> [Document layout detection data]:
========
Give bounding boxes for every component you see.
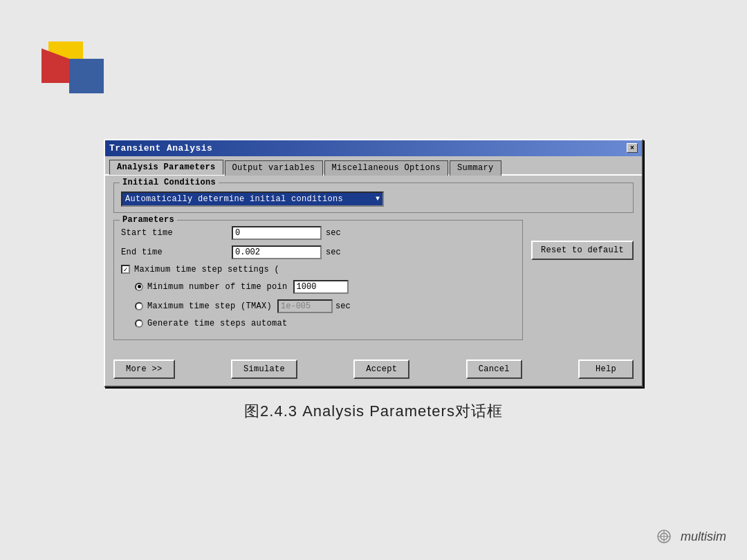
simulate-button[interactable]: Simulate [231, 360, 297, 379]
radio-min-timepoints[interactable] [135, 283, 143, 291]
accept-button[interactable]: Accept [353, 360, 409, 379]
initial-conditions-legend: Initial Conditions [120, 178, 219, 187]
dropdown-arrow-icon: ▼ [376, 195, 380, 203]
max-timestep-label: Maximum time step settings ( [134, 265, 279, 274]
buttons-row: More >> Simulate Accept Cancel Help [105, 354, 642, 386]
help-button[interactable]: Help [578, 360, 634, 379]
radio-min-timepoints-row: Minimum number of time poin [135, 280, 515, 294]
min-timepoints-input[interactable] [293, 280, 349, 294]
more-button[interactable]: More >> [113, 360, 175, 379]
parameters-group: Parameters Start time sec End time sec [113, 220, 523, 340]
close-button[interactable]: × [627, 143, 638, 153]
radio-generate-timesteps-label: Generate time steps automat [147, 319, 288, 328]
end-time-label: End time [121, 248, 232, 257]
tab-summary[interactable]: Summary [450, 160, 501, 176]
tab-output-variables[interactable]: Output variables [225, 160, 323, 176]
radio-generate-timesteps-row: Generate time steps automat [135, 319, 515, 328]
cancel-button[interactable]: Cancel [466, 360, 522, 379]
page-background: Transient Analysis × Analysis Parameters… [0, 0, 747, 560]
reset-to-default-button[interactable]: Reset to default [531, 241, 634, 260]
start-time-row: Start time sec [121, 226, 515, 240]
radio-max-timestep-row: Maximum time step (TMAX) sec [135, 299, 515, 313]
initial-conditions-group: Initial Conditions Automatically determi… [113, 183, 634, 213]
parameters-area: Parameters Start time sec End time sec [113, 220, 634, 340]
brand-text: multisim [681, 530, 726, 544]
radio2-unit: sec [335, 301, 351, 311]
reset-button-wrapper: Reset to default [531, 241, 634, 260]
caption: 图2.4.3 Analysis Parameters对话框 [244, 401, 503, 422]
max-timestep-checkbox-row: ✓ Maximum time step settings ( [121, 265, 515, 274]
start-time-unit: sec [326, 228, 341, 238]
dialog-title: Transient Analysis [109, 143, 212, 153]
initial-conditions-dropdown[interactable]: Automatically determine initial conditio… [121, 192, 384, 207]
dialog-content: Initial Conditions Automatically determi… [105, 174, 642, 354]
radio-min-timepoints-label: Minimum number of time poin [147, 282, 288, 292]
max-timestep-checkbox[interactable]: ✓ [121, 265, 130, 274]
tab-analysis-parameters[interactable]: Analysis Parameters [109, 160, 223, 175]
initial-conditions-row: Automatically determine initial conditio… [121, 192, 626, 207]
multisim-icon [657, 527, 676, 546]
end-time-row: End time sec [121, 245, 515, 259]
title-bar: Transient Analysis × [105, 140, 642, 156]
tab-miscellaneous-options[interactable]: Miscellaneous Options [324, 160, 449, 176]
end-time-input[interactable] [232, 245, 322, 259]
start-time-input[interactable] [232, 226, 322, 240]
logo-decoration [42, 41, 104, 104]
max-timestep-input [277, 299, 333, 313]
radio-generate-timesteps[interactable] [135, 319, 143, 328]
radio-max-timestep-label: Maximum time step (TMAX) [147, 301, 272, 311]
parameters-legend: Parameters [120, 215, 177, 225]
logo-blue-square [69, 59, 104, 93]
start-time-label: Start time [121, 228, 232, 238]
end-time-unit: sec [326, 248, 341, 257]
tabs-row: Analysis Parameters Output variables Mis… [105, 156, 642, 174]
brand-area: multisim [657, 527, 726, 546]
radio-max-timestep[interactable] [135, 302, 143, 310]
transient-analysis-dialog: Transient Analysis × Analysis Parameters… [104, 139, 643, 387]
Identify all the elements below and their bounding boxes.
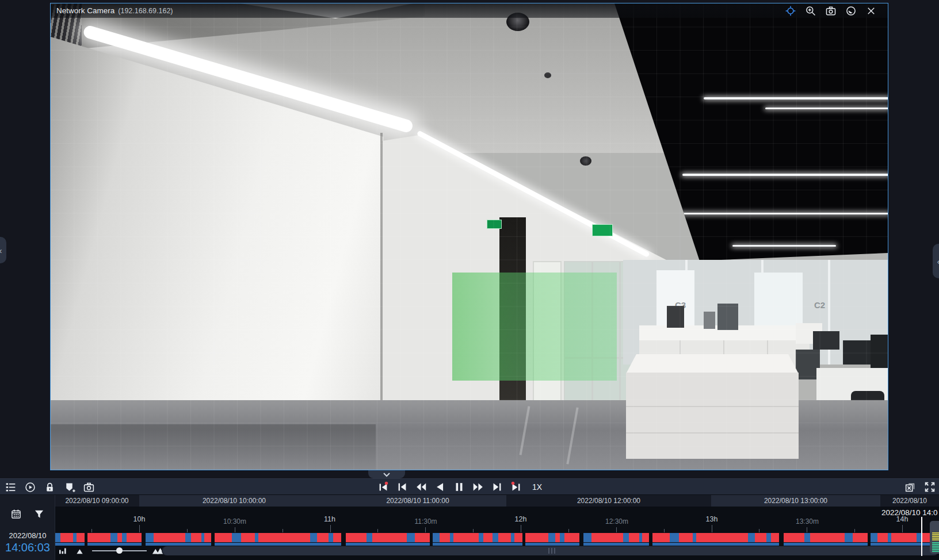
zoom-in-icon[interactable] — [804, 5, 817, 17]
continuous-recording-segment[interactable] — [548, 533, 555, 542]
continuous-recording-segment[interactable] — [433, 533, 440, 542]
motion-recording-segment[interactable] — [117, 533, 122, 542]
calendar-icon[interactable] — [10, 508, 22, 520]
instant-playback-icon[interactable] — [24, 481, 36, 493]
continuous-recording-segment[interactable] — [493, 533, 498, 542]
motion-recording-segment[interactable] — [514, 533, 522, 542]
motion-recording-segment[interactable] — [241, 533, 255, 542]
fullscreen-icon[interactable] — [923, 481, 936, 493]
continuous-recording-segment[interactable] — [560, 533, 564, 542]
motion-recording-segment[interactable] — [317, 533, 329, 542]
fisheye-icon[interactable] — [845, 5, 857, 17]
scrollbar-thumb[interactable] — [163, 546, 938, 555]
motion-recording-segment[interactable] — [810, 533, 845, 542]
close-icon[interactable] — [865, 5, 877, 17]
motion-recording-segment[interactable] — [191, 533, 201, 542]
motion-recording-segment[interactable] — [642, 533, 649, 542]
slider-knob[interactable] — [116, 547, 123, 554]
add-tag-icon[interactable] — [63, 481, 75, 493]
motion-recording-segment[interactable] — [127, 533, 142, 542]
continuous-recording-segment[interactable] — [310, 533, 317, 542]
motion-recording-segment[interactable] — [333, 533, 341, 542]
motion-recording-segment[interactable] — [453, 533, 479, 542]
lock-icon[interactable] — [43, 481, 56, 493]
timeline-hour-segment[interactable]: 2022/08/10 10:00:00 — [139, 495, 329, 507]
filter-icon[interactable] — [33, 508, 45, 520]
next-event-icon[interactable] — [510, 481, 522, 493]
motion-recording-segment[interactable] — [87, 533, 110, 542]
timeline-hour-segment[interactable]: 2022/08/10 12:00:00 — [506, 495, 711, 507]
motion-recording-segment[interactable] — [696, 533, 748, 542]
motion-recording-segment[interactable] — [372, 533, 407, 542]
snapshot-icon[interactable] — [82, 481, 95, 493]
motion-recording-segment[interactable] — [346, 533, 367, 542]
continuous-recording-segment[interactable] — [110, 533, 117, 542]
close-all-icon[interactable] — [904, 481, 917, 493]
playback-speed[interactable]: 1X — [532, 482, 542, 492]
fast-forward-icon[interactable] — [472, 481, 484, 493]
recording-track[interactable] — [55, 533, 939, 546]
right-panel-toggle[interactable]: ‹ — [933, 244, 939, 278]
continuous-recording-segment[interactable] — [766, 533, 771, 542]
motion-recording-segment[interactable] — [877, 533, 888, 542]
motion-recording-segment[interactable] — [755, 533, 766, 542]
motion-recording-segment[interactable] — [564, 533, 579, 542]
timeline-hour-segment[interactable]: 2022/08/10 11:00:00 — [329, 495, 506, 507]
play-backward-icon[interactable] — [434, 481, 446, 493]
continuous-recording-segment[interactable] — [367, 533, 372, 542]
motion-recording-segment[interactable] — [784, 533, 804, 542]
motion-recording-segment[interactable] — [440, 533, 450, 542]
zoom-out-icon[interactable] — [74, 544, 87, 557]
video-window[interactable]: C3 C2 Network Camera (1 — [50, 3, 888, 470]
next-frame-icon[interactable] — [491, 481, 503, 493]
motion-recording-segment[interactable] — [591, 533, 623, 542]
motion-recording-segment[interactable] — [652, 533, 670, 542]
continuous-recording-segment[interactable] — [917, 533, 921, 542]
continuous-recording-segment[interactable] — [232, 533, 241, 542]
continuous-recording-segment[interactable] — [804, 533, 810, 542]
motion-recording-segment[interactable] — [853, 533, 868, 542]
continuous-recording-segment[interactable] — [329, 533, 333, 542]
continuous-recording-segment[interactable] — [185, 533, 191, 542]
continuous-recording-segment[interactable] — [146, 533, 154, 542]
timeline-hour-segment[interactable]: 2022/08/10 13:00:00 — [711, 495, 880, 507]
pause-icon[interactable] — [453, 481, 465, 493]
continuous-recording-segment[interactable] — [583, 533, 591, 542]
motion-recording-segment[interactable] — [204, 533, 211, 542]
motion-recording-segment[interactable] — [525, 533, 548, 542]
motion-recording-segment[interactable] — [77, 533, 85, 542]
continuous-recording-segment[interactable] — [623, 533, 629, 542]
prev-event-icon[interactable] — [377, 481, 390, 493]
motion-recording-segment[interactable] — [679, 533, 693, 542]
toolbar-collapse-tab[interactable] — [368, 470, 405, 478]
continuous-recording-segment[interactable] — [871, 533, 877, 542]
bar-view-icon[interactable] — [56, 544, 69, 557]
motion-recording-segment[interactable] — [771, 533, 779, 542]
motion-recording-segment[interactable] — [215, 533, 232, 542]
timeline-scale-slider[interactable] — [92, 545, 147, 557]
continuous-recording-segment[interactable] — [670, 533, 679, 542]
motion-recording-segment[interactable] — [921, 533, 930, 542]
continuous-recording-segment[interactable] — [122, 533, 127, 542]
locate-icon[interactable] — [784, 5, 797, 17]
continuous-recording-segment[interactable] — [748, 533, 755, 542]
left-panel-toggle[interactable]: ‹ — [0, 237, 6, 263]
timeline-hour-segment[interactable]: 2022/08/10 — [880, 495, 939, 507]
motion-recording-segment[interactable] — [415, 533, 430, 542]
motion-recording-segment[interactable] — [891, 533, 917, 542]
timeline-hour-segment[interactable]: 2022/08/10 09:00:00 — [55, 495, 139, 507]
motion-recording-segment[interactable] — [258, 533, 310, 542]
continuous-recording-segment[interactable] — [407, 533, 415, 542]
snapshot-icon[interactable] — [825, 5, 837, 17]
playhead[interactable] — [921, 517, 922, 556]
motion-search-zone[interactable] — [452, 273, 617, 381]
motion-recording-segment[interactable] — [498, 533, 511, 542]
continuous-recording-segment[interactable] — [845, 533, 853, 542]
motion-recording-segment[interactable] — [555, 533, 560, 542]
event-list-icon[interactable] — [4, 481, 17, 493]
rewind-icon[interactable] — [415, 481, 427, 493]
motion-recording-segment[interactable] — [629, 533, 639, 542]
continuous-recording-segment[interactable] — [55, 533, 60, 542]
motion-recording-segment[interactable] — [483, 533, 493, 542]
prev-frame-icon[interactable] — [396, 481, 409, 493]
========
> [Work request]:
The lines of the records that contain the string "Output" should be located and copied.

> [Reply]:
tab-output-variables[interactable]: Output variables [225, 160, 323, 176]
tabs-row: Analysis Parameters Output variables Mis… [105, 156, 642, 174]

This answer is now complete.